§ **Assigned task**:
Below is a listing; retype exactly the line with "лікарів-неврологів, така проблема" and every line after it through the end, and only those, leaving out the pictures.

§ **Listed entries**:
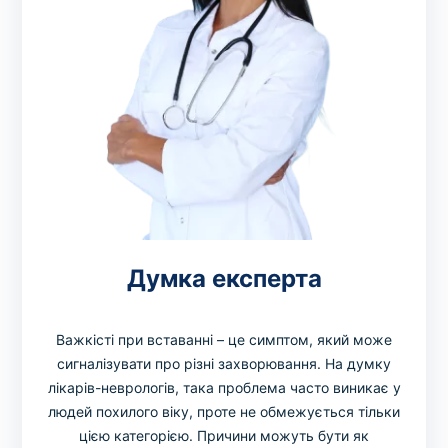
Думка експерта
Важкісті при вставанні – це симптом, який може
сигналізувати про різні захворювання. На думку
лікарів-неврологів, така проблема часто виникає у
людей похилого віку, проте не обмежується тільки
цією категорією. Причини можуть бути як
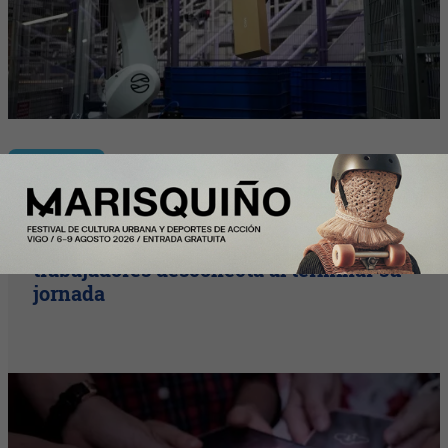
Plus
La desconexión digital sigue siendo
asignatura pendiente: el 46% de los
trabajadores desconecta al terminar su
jornada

§ **Answer section**:
лікарів-неврологів, така проблема часто виникає у
людей похилого віку, проте не обмежується тільки
цією категорією. Причини можуть бути як
Plus
La desconexión digital sigue siendo
asignatura pendiente: el 46% de los
trabajadores desconecta al terminar su
jornada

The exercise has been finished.